SAO PAULO, Nov 13 (Reuters) - Brazilian telecom Grupo Oi beat profit forecasts on Wednesday and pledged lower capital spending next year as new management focused on efforts to cut debt.
Chief Executive Officer Zeinal Bava, who took the helm at Oi in June after running major shareholder Portugal Telecom , said the company was trimming investments in 2014 to free up cash flow and get its burdensome debt under control.
"Capital expenditures next year will be below 6 billion (reais)," said Bava on a call with analysts. "Correcting our cash flow trend and reducing debt is a strategic imperative for the company, so next year we'll have less capex."
Oi is not alone in working urgently to reduce debt.
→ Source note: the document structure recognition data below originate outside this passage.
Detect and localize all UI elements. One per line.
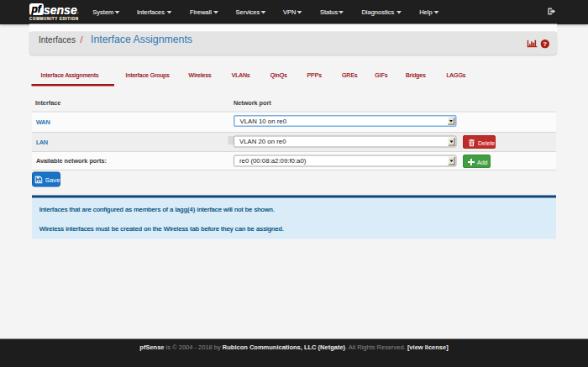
svg-text:?: ? <box>543 40 547 48</box>
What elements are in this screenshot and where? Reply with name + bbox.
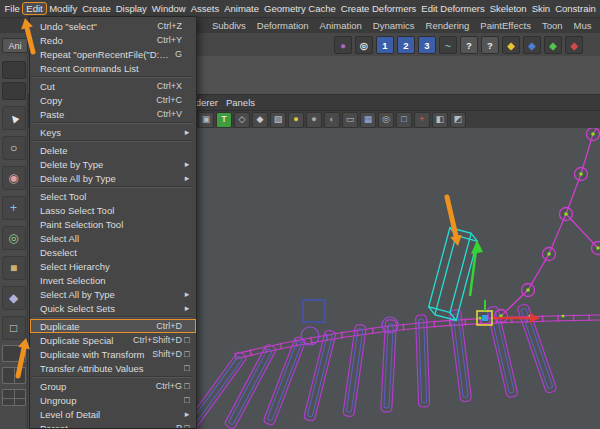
- default-light-icon[interactable]: ●: [306, 112, 322, 128]
- toolbox-button-2[interactable]: [2, 82, 26, 100]
- gamma-icon[interactable]: ◩: [450, 112, 466, 128]
- two-pane-layout-button[interactable]: [2, 367, 26, 384]
- menu-create[interactable]: Create: [80, 2, 114, 15]
- menu-item-lasso-select-tool[interactable]: Lasso Select Tool: [30, 203, 196, 217]
- menu-item-quick-select-sets[interactable]: Quick Select Sets▸: [30, 301, 196, 315]
- control-3-icon[interactable]: 3: [418, 36, 436, 54]
- menu-item-select-all[interactable]: Select All: [30, 231, 196, 245]
- menu-item-ungroup[interactable]: Ungroup□: [30, 393, 196, 407]
- yellow-shelf-icon[interactable]: ◆: [502, 36, 520, 54]
- exposure-icon[interactable]: ◧: [432, 112, 448, 128]
- menu-geometry-cache[interactable]: Geometry Cache: [262, 2, 339, 15]
- help-2-icon[interactable]: ?: [481, 36, 499, 54]
- menu-item-cut[interactable]: CutCtrl+X: [30, 79, 196, 93]
- menu-item-duplicate[interactable]: DuplicateCtrl+D: [30, 319, 196, 333]
- menu-item-keys[interactable]: Keys▸: [30, 125, 196, 139]
- menu-item-shortcut: G: [175, 49, 182, 59]
- menu-edit[interactable]: Edit: [22, 2, 46, 15]
- option-box-icon[interactable]: □: [182, 381, 192, 391]
- help-1-icon[interactable]: ?: [460, 36, 478, 54]
- menu-item-invert-selection[interactable]: Invert Selection: [30, 273, 196, 287]
- menu-item-paste[interactable]: PasteCtrl+V: [30, 107, 196, 121]
- menu-assets[interactable]: Assets: [188, 2, 222, 15]
- menu-animate[interactable]: Animate: [222, 2, 262, 15]
- menu-skin[interactable]: Skin: [529, 2, 552, 15]
- wireframe-icon[interactable]: ◇: [234, 112, 250, 128]
- xray-icon[interactable]: □: [396, 112, 412, 128]
- scale-tool-icon[interactable]: ■: [2, 256, 26, 280]
- menu-item-delete-by-type[interactable]: Delete by Type▸: [30, 157, 196, 171]
- option-box-icon[interactable]: □: [182, 423, 192, 429]
- all-lights-icon[interactable]: ●: [288, 112, 304, 128]
- shadows-icon[interactable]: ◐: [324, 112, 340, 128]
- move-tool-icon[interactable]: +: [2, 196, 26, 220]
- paint-selection-tool-icon[interactable]: ◉: [2, 166, 26, 190]
- menu-item-select-hierarchy[interactable]: Select Hierarchy: [30, 259, 196, 273]
- shelf-tab-toon[interactable]: Toon: [542, 20, 563, 31]
- textured-icon[interactable]: ▧: [270, 112, 286, 128]
- select-tool-icon[interactable]: ▲: [2, 106, 26, 130]
- option-box-icon[interactable]: □: [182, 363, 192, 373]
- menu-create-deformers[interactable]: Create Deformers: [338, 2, 419, 15]
- menu-item-delete[interactable]: Delete: [30, 143, 196, 157]
- menu-skeleton[interactable]: Skeleton: [487, 2, 529, 15]
- menu-item-transfer-attribute-values[interactable]: Transfer Attribute Values□: [30, 361, 196, 375]
- grid-icon[interactable]: ▦: [360, 112, 376, 128]
- menu-item-select-all-by-type[interactable]: Select All by Type▸: [30, 287, 196, 301]
- last-tool-icon[interactable]: □: [2, 316, 26, 340]
- menu-item-paint-selection-tool[interactable]: Paint Selection Tool: [30, 217, 196, 231]
- four-pane-layout-button[interactable]: [2, 389, 26, 406]
- menu-item-copy[interactable]: CopyCtrl+C: [30, 93, 196, 107]
- single-pane-layout-button[interactable]: [2, 345, 26, 362]
- texture-toggle-icon[interactable]: T: [216, 112, 232, 128]
- menu-item-deselect[interactable]: Deselect: [30, 245, 196, 259]
- menu-item-group[interactable]: GroupCtrl+G□: [30, 379, 196, 393]
- menu-item-duplicate-with-transform[interactable]: Duplicate with TransformShift+D□: [30, 347, 196, 361]
- joint-shelf-icon[interactable]: ◎: [355, 36, 373, 54]
- blue-shelf-icon[interactable]: ◆: [523, 36, 541, 54]
- toolbox-button-1[interactable]: [2, 61, 26, 79]
- shelf-tab-dynamics[interactable]: Dynamics: [373, 20, 415, 31]
- curve-shelf-icon[interactable]: ~: [439, 36, 457, 54]
- control-1-icon[interactable]: 1: [376, 36, 394, 54]
- menu-item-recent-commands-list[interactable]: Recent Commands List: [30, 61, 196, 75]
- red-shelf-icon[interactable]: ◆: [565, 36, 583, 54]
- menu-window[interactable]: Window: [149, 2, 188, 15]
- option-box-icon[interactable]: □: [182, 335, 192, 345]
- menu-item-redo[interactable]: RedoCtrl+Y: [30, 33, 196, 47]
- control-2-icon[interactable]: 2: [397, 36, 415, 54]
- shaded-icon[interactable]: ◆: [252, 112, 268, 128]
- menu-file[interactable]: File: [2, 2, 22, 15]
- menu-set-selector[interactable]: Ani: [2, 38, 28, 53]
- isolate-select-icon[interactable]: ◎: [378, 112, 394, 128]
- rotate-tool-icon[interactable]: ◎: [2, 226, 26, 250]
- menu-modify[interactable]: Modify: [47, 2, 80, 15]
- menu-edit-deformers[interactable]: Edit Deformers: [419, 2, 487, 15]
- green-shelf-icon[interactable]: ◆: [544, 36, 562, 54]
- film-gate-icon[interactable]: ▭: [342, 112, 358, 128]
- shelf-tab-subdivs[interactable]: Subdivs: [212, 20, 246, 31]
- camera-icon[interactable]: ▣: [198, 112, 214, 128]
- universal-manipulator-icon[interactable]: ◆: [2, 286, 26, 310]
- shelf-tab-deformation[interactable]: Deformation: [257, 20, 309, 31]
- y-axis-manipulator-arrow[interactable]: [470, 240, 483, 296]
- panel-menu-panels[interactable]: Panels: [226, 97, 255, 108]
- option-box-icon[interactable]: □: [182, 395, 192, 405]
- menu-constrain[interactable]: Constrain: [553, 2, 599, 15]
- menu-item-level-of-detail[interactable]: Level of Detail▸: [30, 407, 196, 421]
- shelf-tab-mus[interactable]: Mus: [574, 20, 592, 31]
- joints-xray-icon[interactable]: +: [414, 112, 430, 128]
- shelf-tab-rendering[interactable]: Rendering: [426, 20, 470, 31]
- shelf-tab-animation[interactable]: Animation: [320, 20, 362, 31]
- menu-item-select-tool[interactable]: Select Tool: [30, 189, 196, 203]
- menu-item-duplicate-special[interactable]: Duplicate SpecialCtrl+Shift+D□: [30, 333, 196, 347]
- option-box-icon[interactable]: □: [182, 349, 192, 359]
- menu-item-parent[interactable]: ParentP□: [30, 421, 196, 429]
- menu-item-undo-select[interactable]: Undo "select"Ctrl+Z: [30, 19, 196, 33]
- menu-item-delete-all-by-type[interactable]: Delete All by Type▸: [30, 171, 196, 185]
- menu-display[interactable]: Display: [113, 2, 149, 15]
- lasso-tool-icon[interactable]: ○: [2, 136, 26, 160]
- shelf-tab-painteffects[interactable]: PaintEffects: [480, 20, 531, 31]
- menu-item-repeat-openrecentfile-d-chanda[interactable]: Repeat "openRecentFile("D:/chanda..."G: [30, 47, 196, 61]
- sphere-shelf-icon[interactable]: ●: [334, 36, 352, 54]
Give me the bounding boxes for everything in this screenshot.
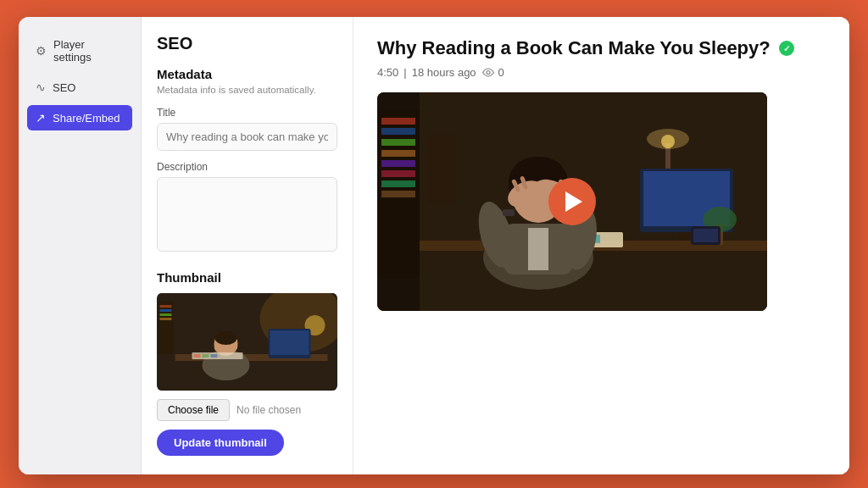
- thumbnail-section-label: Thumbnail: [157, 270, 337, 285]
- svg-rect-13: [203, 354, 209, 358]
- svg-rect-19: [160, 318, 172, 320]
- sidebar-item-label-seo: SEO: [53, 81, 75, 94]
- svg-rect-53: [528, 228, 548, 270]
- no-file-label: No file chosen: [236, 404, 301, 416]
- sidebar-item-label-share: Share/Embed: [53, 112, 120, 125]
- seo-icon: ∿: [36, 80, 46, 94]
- video-thumbnail-large[interactable]: [377, 92, 767, 311]
- svg-rect-71: [693, 229, 718, 242]
- eye-icon: [481, 68, 495, 77]
- sidebar-item-player-settings[interactable]: ⚙ Player settings: [27, 32, 132, 69]
- seo-panel-title: SEO: [157, 34, 337, 53]
- thumbnail-preview: [157, 293, 337, 391]
- metadata-section-label: Metadata: [157, 67, 337, 81]
- svg-rect-14: [211, 354, 218, 358]
- svg-rect-12: [194, 354, 201, 358]
- svg-rect-18: [160, 313, 172, 316]
- svg-rect-27: [381, 150, 415, 157]
- share-icon: ↗: [36, 111, 46, 125]
- gear-icon: ⚙: [36, 44, 47, 58]
- play-button[interactable]: [548, 178, 596, 225]
- sidebar-item-seo[interactable]: ∿ SEO: [27, 75, 132, 100]
- choose-file-button[interactable]: Choose file: [157, 399, 230, 421]
- sidebar: ⚙ Player settings ∿ SEO ↗ Share/Embed: [19, 17, 142, 474]
- video-meta: 4:50 | 18 hours ago 0: [377, 66, 826, 79]
- svg-rect-30: [381, 180, 415, 187]
- views-row: 0: [481, 66, 504, 79]
- video-title-row: Why Reading a Book Can Make You Sleepy?: [377, 37, 826, 59]
- thumbnail-section: Thumbnail: [157, 270, 337, 456]
- sidebar-item-label-player-settings: Player settings: [53, 38, 124, 64]
- play-icon: [565, 191, 582, 212]
- svg-rect-26: [381, 139, 415, 146]
- metadata-subtitle: Metadata info is saved automatically.: [157, 85, 337, 95]
- title-input[interactable]: [157, 123, 337, 151]
- title-field-label: Title: [157, 107, 337, 119]
- svg-rect-28: [381, 160, 415, 167]
- status-badge: [779, 41, 794, 56]
- svg-rect-29: [381, 170, 415, 177]
- svg-rect-31: [381, 191, 415, 197]
- description-field-label: Description: [157, 161, 337, 173]
- video-title: Why Reading a Book Can Make You Sleepy?: [377, 37, 771, 59]
- svg-point-35: [661, 135, 675, 148]
- main-content: SEO Metadata Metadata info is saved auto…: [142, 17, 849, 474]
- view-count: 0: [498, 66, 504, 79]
- app-window: ⚙ Player settings ∿ SEO ↗ Share/Embed SE…: [19, 17, 849, 474]
- sidebar-item-share-embed[interactable]: ↗ Share/Embed: [27, 105, 132, 130]
- svg-rect-25: [381, 128, 415, 135]
- svg-rect-67: [428, 135, 453, 202]
- svg-rect-5: [270, 330, 309, 355]
- svg-point-20: [487, 71, 490, 75]
- svg-rect-17: [160, 309, 172, 312]
- file-input-row: Choose file No file chosen: [157, 399, 337, 421]
- update-thumbnail-button[interactable]: Update thumbnail: [157, 430, 284, 456]
- svg-rect-16: [160, 305, 172, 308]
- svg-rect-24: [381, 118, 415, 125]
- description-input[interactable]: [157, 177, 337, 252]
- video-duration: 4:50: [377, 66, 398, 79]
- video-panel: Why Reading a Book Can Make You Sleepy? …: [353, 17, 849, 474]
- video-time-ago: 18 hours ago: [412, 66, 476, 79]
- svg-rect-66: [503, 209, 515, 216]
- svg-point-10: [215, 331, 237, 345]
- seo-panel: SEO Metadata Metadata info is saved auto…: [142, 17, 353, 474]
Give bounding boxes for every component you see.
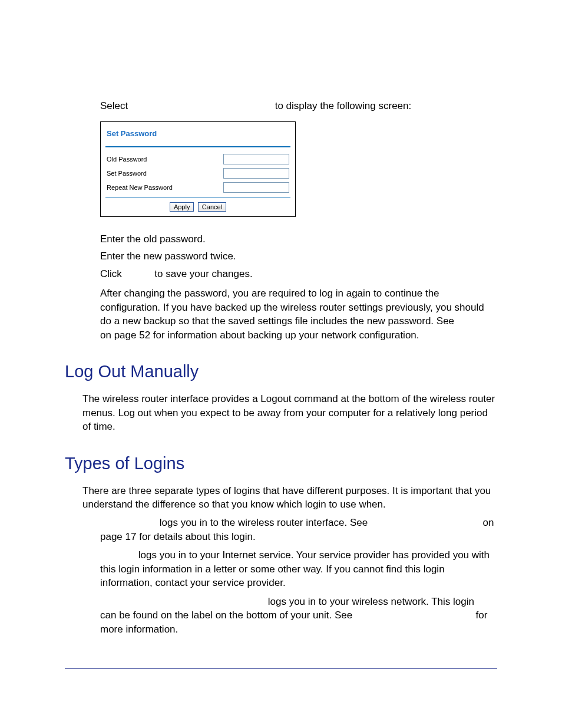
step-3: Click to save your changes. [100,267,497,281]
panel-button-row: Apply Cancel [105,200,290,213]
field-label: Repeat New Password [107,184,223,191]
step-1: Enter the old password. [100,232,497,246]
after-change-note: After changing the password, you are req… [100,286,497,342]
heading-log-out-manually: Log Out Manually [65,362,497,381]
login-type-router: logs you in to the wireless router inter… [100,516,497,543]
document-page: Select to display the following screen: … [0,0,562,728]
panel-title: Set Password [105,127,290,146]
login-type-wireless: logs you in to your wireless network. Th… [100,595,497,636]
field-repeat-password: Repeat New Password [105,180,290,195]
field-label: Set Password [107,170,223,177]
intro-after: to display the following screen: [275,100,412,111]
old-password-input[interactable] [223,154,289,164]
login-type-isp: logs you in to your Internet service. Yo… [100,548,497,589]
field-label: Old Password [107,156,223,163]
cancel-button[interactable]: Cancel [198,202,226,212]
apply-button[interactable]: Apply [170,202,194,212]
heading-types-of-logins: Types of Logins [65,454,497,473]
types-intro: There are three separate types of logins… [82,484,497,512]
step-2: Enter the new password twice. [100,249,497,263]
field-set-password: Set Password [105,166,290,180]
set-password-panel: Set Password Old Password Set Password R… [100,121,296,217]
instruction-steps: Enter the old password. Enter the new pa… [100,232,497,342]
intro-line: Select to display the following screen: [100,100,497,112]
logout-paragraph: The wireless router interface provides a… [82,392,497,433]
footer-divider [65,668,497,669]
intro-before: Select [100,100,128,111]
set-password-input[interactable] [223,168,289,179]
field-old-password: Old Password [105,152,290,166]
repeat-password-input[interactable] [223,182,289,193]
Many of Brazil's biggest listed companies are also doing so before global interest rates rise and the country's benchmark borrowing rate climbs back into double digits.
In the third quarter, Oi's net debt shrank for the first time in two years, declining 1 percent to 29.295 billion reais ($12.58 billion) in September from June.
Shares of Oi rose 2.5 percent, rebounding from a two-month low at Tuesday's close.
Oi reported a net profit of 172 million reais for the quarter, down 71 percent from a year earlier but well above most analysts' forecasts. A Reuters survey had been split between three analysts with an average earnings estimate of 123 million reais and two analysts forecasting a net loss.
Earnings before interest, taxes, depreciation and amortization slipped 2 percent from a year earlier to 2.139 billion reais, above an average forecast of 1.909 billion reais.